Given information START

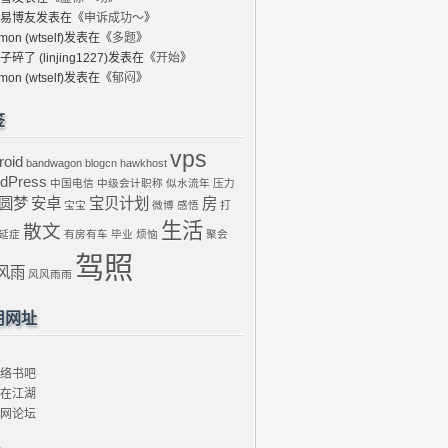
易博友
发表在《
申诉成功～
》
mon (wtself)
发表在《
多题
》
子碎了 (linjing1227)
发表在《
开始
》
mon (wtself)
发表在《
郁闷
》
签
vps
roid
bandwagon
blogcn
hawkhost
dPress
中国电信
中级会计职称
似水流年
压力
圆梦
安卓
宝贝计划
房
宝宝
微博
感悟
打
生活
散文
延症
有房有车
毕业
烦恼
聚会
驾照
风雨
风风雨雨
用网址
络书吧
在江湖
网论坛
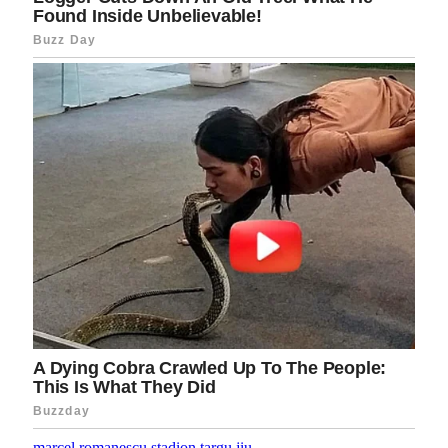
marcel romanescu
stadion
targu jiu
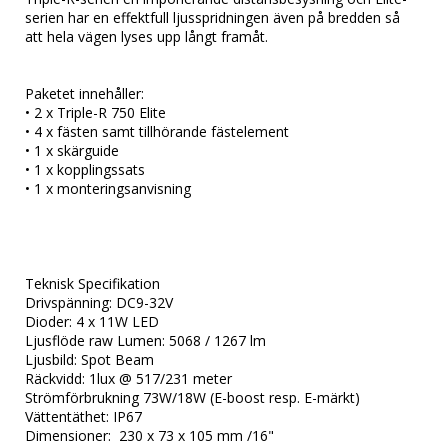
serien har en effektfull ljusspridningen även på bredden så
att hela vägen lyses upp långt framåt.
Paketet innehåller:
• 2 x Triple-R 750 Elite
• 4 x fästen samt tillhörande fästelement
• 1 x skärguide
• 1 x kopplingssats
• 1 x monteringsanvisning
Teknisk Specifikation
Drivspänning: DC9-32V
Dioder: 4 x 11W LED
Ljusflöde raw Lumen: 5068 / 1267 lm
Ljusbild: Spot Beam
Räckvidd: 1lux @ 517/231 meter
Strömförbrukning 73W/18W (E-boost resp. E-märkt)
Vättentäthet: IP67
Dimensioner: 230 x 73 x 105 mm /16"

Given information END
Given information START

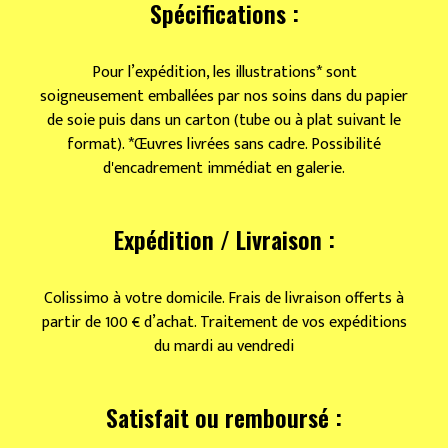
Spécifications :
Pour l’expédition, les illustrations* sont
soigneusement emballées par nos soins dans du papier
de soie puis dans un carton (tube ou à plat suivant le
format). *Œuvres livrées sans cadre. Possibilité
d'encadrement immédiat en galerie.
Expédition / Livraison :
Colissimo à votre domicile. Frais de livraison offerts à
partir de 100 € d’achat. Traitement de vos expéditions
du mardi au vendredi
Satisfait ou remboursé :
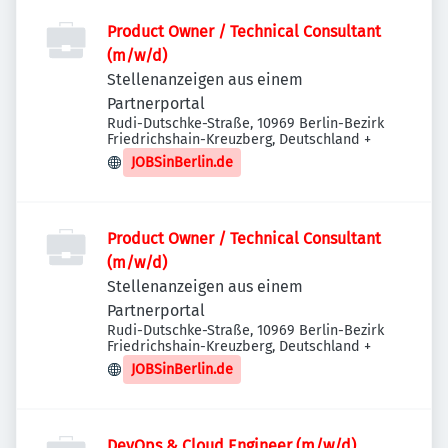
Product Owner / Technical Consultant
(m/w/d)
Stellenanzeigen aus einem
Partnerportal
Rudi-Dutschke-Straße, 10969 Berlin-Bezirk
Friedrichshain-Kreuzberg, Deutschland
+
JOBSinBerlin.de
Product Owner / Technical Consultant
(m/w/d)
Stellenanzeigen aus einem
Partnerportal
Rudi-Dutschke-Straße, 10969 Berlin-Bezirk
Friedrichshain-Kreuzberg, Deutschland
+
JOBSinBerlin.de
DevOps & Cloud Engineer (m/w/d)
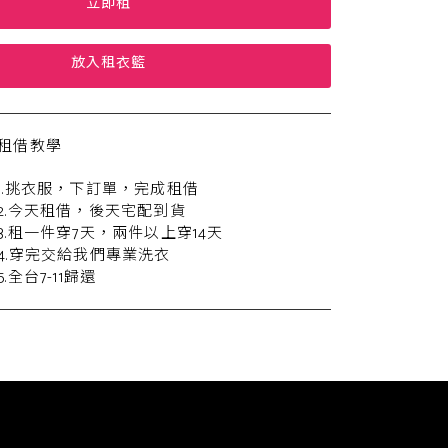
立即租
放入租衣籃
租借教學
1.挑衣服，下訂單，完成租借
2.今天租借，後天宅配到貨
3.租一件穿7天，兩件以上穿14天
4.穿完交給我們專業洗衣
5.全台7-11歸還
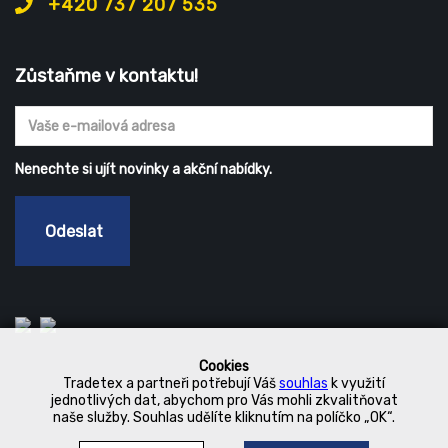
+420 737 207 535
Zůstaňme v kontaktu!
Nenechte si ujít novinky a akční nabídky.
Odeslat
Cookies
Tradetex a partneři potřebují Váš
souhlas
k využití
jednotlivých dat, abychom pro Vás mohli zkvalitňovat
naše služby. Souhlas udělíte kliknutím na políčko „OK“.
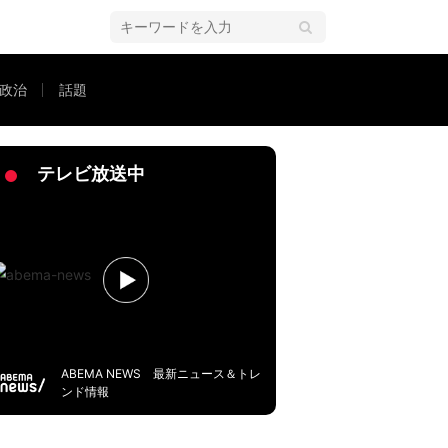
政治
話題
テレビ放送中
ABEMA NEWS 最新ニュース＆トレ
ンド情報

Given information END
Given information START

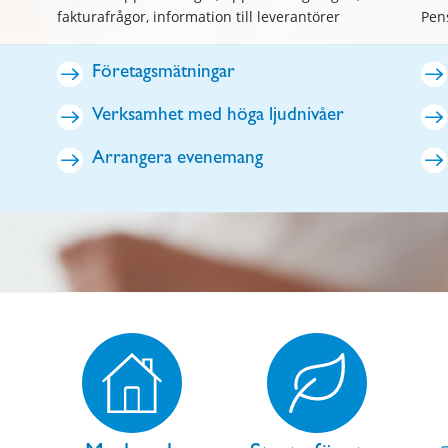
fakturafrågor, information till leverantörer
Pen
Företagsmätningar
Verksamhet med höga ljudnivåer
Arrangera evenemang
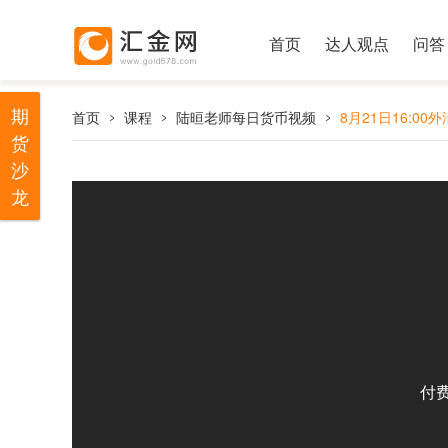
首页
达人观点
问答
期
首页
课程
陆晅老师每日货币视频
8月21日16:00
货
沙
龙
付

Given information END

To do: Beginning at the line above with "Räckvidd: 1lux @ 517/231 meter" and finishing at the line with "Dimensioner: 230 x", return each line exactly and return nothing else.

Solved exercise:
Räckvidd: 1lux @ 517/231 meter
Strömförbrukning 73W/18W (E-boost resp. E-märkt)
Vättentäthet: IP67
Dimensioner: 230 x 73 x 105 mm /16"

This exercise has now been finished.